The paper tackles the problem of neural field methods like NeRF relying on point-wise losses by introducing a Stochastic Structural SIMilarity (S3IM) loss that uses collective supervision from distant pixels, resulting in significant improvements such as a 90% drop in test MSE for novel view synthesis and a 198% F-score gain for surface reconstruction.
Recently, Neural Radiance Field (NeRF) has shown great success in rendering novel-view images of a given scene by learning an implicit representation with only posed RGB images. NeRF and relevant neural field methods (e.g., neural surface representation) typically optimize a point-wise loss and make point-wise predictions, where one data point corresponds to one pixel. Unfortunately, this line of research failed to use the collective supervision of distant pixels, although it is known that pixels in an image or scene can provide rich structural information. To the best of our knowledge, we are the first to design a nonlocal multiplex training paradigm for NeRF and relevant neural field methods via a novel Stochastic Structural SIMilarity (S3IM) loss that processes multiple data points as a whole set instead of process multiple inputs independently. Our extensive experiments demonstrate the unreasonable effectiveness of S3IM in improving NeRF and neural surface representation for nearly free.

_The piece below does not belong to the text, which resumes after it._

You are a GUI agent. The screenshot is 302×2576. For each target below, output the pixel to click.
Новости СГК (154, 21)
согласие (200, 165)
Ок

The improvements of quality metrics can be particularly significant for those relatively difficult tasks: e.g., the test MSE loss unexpectedly drops by more than 90% for TensoRF and DVGO over eight novel view synthesis tasks; a 198% F-score gain and a 64% Chamfer $L_{1}$ distance reduction for NeuS over eight surface reconstruction tasks. Moreover, S3IM is consistently robust even with sparse inputs, corrupted images, and dynamic scenes.